§ HOW TO COMPLETE THIS TASK
When you print the records below, keep every word exact and leave out the images.
● ● ● ● ●
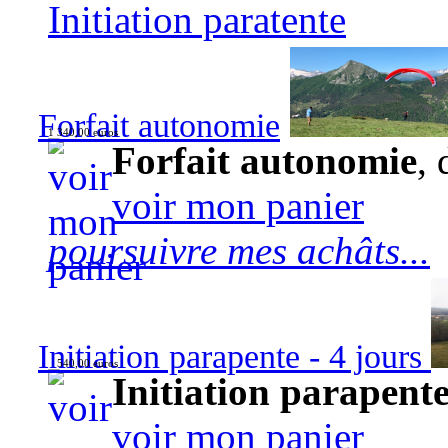
Initiation paratente
Forfait autonomie
1 340,00 euros
Forfait autonomie
, 
voir mon panier
poursuivre mes achâts...
Initiation parapente - 4 jours
540,00 euros
Initiation parapente
voir mon panier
● ● ● ● ●
§ RESPONSE
Initiation paratente
Forfait autonomie
1 340,00 euros
Forfait autonomie
, 
voir mon panier
poursuivre mes achâts...
Initiation parapente - 4 jours
540,00 euros
Initiation parapente
voir mon panier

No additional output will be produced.